CHRISTIAN: We have amazing administrators at River Ridge and they had started really getting their thinking caps on, and what are we going to do with all these kids. But pretty soon into it, we moved them into our theater and started showing them a movie. We fed them some supper in our cafeteria. We went in and teachers and administration, you know, put on gloves and jumped behind the counter and we made pizza.

CORNISH: You just kind of came up with the recipe.

CHRISTIAN: We did. We figured it out. We pulled out cookies. We made hot chocolate chip cookies and cold milk and let them socialize a little bit more. And about that time, we were ready to put them to bed. We put the girls in the gym on our cheerleading tumbling mats with sheets and blankets. And we put the boys down in the wrestling room on mats. Luckily, we have a really great nursing program, and so we had all of the supplies right there on our property.
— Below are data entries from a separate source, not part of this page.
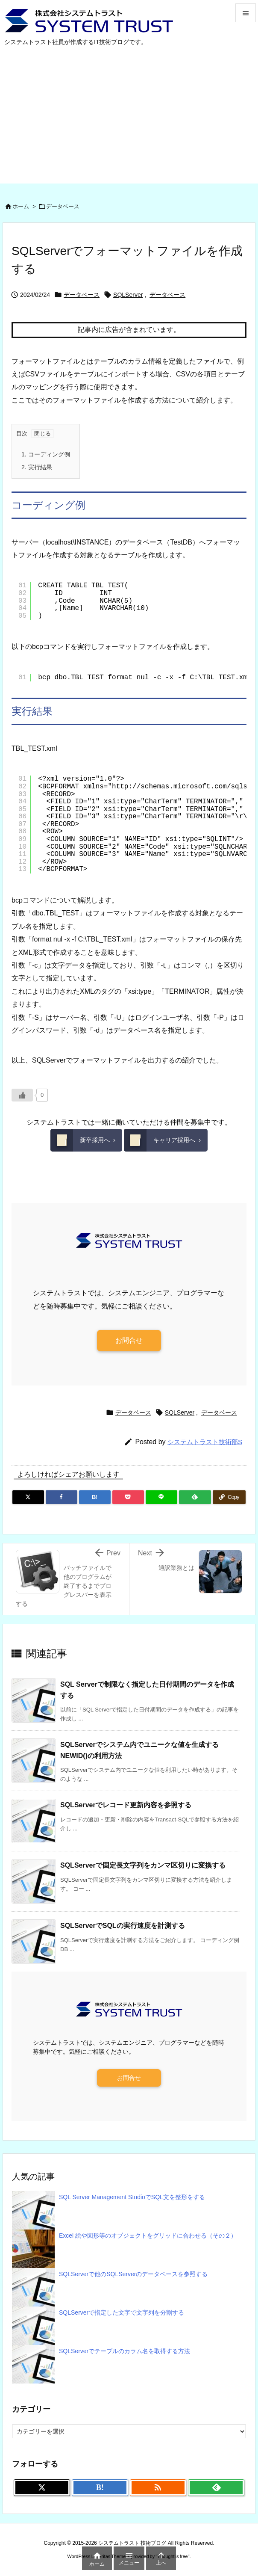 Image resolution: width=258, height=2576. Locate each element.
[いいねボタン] (22, 1095)
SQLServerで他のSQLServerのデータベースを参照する (133, 2274)
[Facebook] (61, 1497)
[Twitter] (28, 1497)
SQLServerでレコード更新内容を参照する (125, 1805)
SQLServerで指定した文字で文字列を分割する (121, 2312)
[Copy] (229, 1497)
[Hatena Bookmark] (95, 1497)
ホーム (20, 206)
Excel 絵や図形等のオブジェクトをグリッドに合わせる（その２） (148, 2235)
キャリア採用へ (159, 1140)
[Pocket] (128, 1497)
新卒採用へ (80, 1140)
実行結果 (36, 467)
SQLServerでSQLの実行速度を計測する (122, 1925)
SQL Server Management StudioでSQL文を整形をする (132, 2197)
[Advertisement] (129, 124)
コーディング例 (45, 454)
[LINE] (161, 1497)
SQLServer (128, 294)
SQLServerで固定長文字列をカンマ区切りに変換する (143, 1865)
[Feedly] (195, 1497)
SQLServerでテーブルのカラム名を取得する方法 (124, 2351)
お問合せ (129, 1340)
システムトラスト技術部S (204, 1441)
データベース (62, 206)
CORNISH: It sounds fun, frankly, between the cookies and the sleepover and the texting and the movies. At a certain point, did you get the sense from the students of the gravity of the situation?

CHRISTIAN: Some of the kids really started to get frustrated at a couple of points in the evening. You know, they were tired and they were out of their routine and they wanted to be home. But they were so well behaved and they understood. My husband teaches at a middle school. He was there all evening with his middle schoolers and his staff as well. High schoolers and middle schoolers understand that it's not the teacher's first choice to be there either. And so you can reason with that.

CORNISH: Reed Christian, thanks so much for speaking with us.

CHRISTIAN: Thank you.

CORNISH: Reed Christian is an English teacher at River Ridge High School. She helped keep more than 250 students safe overnight in Atlanta.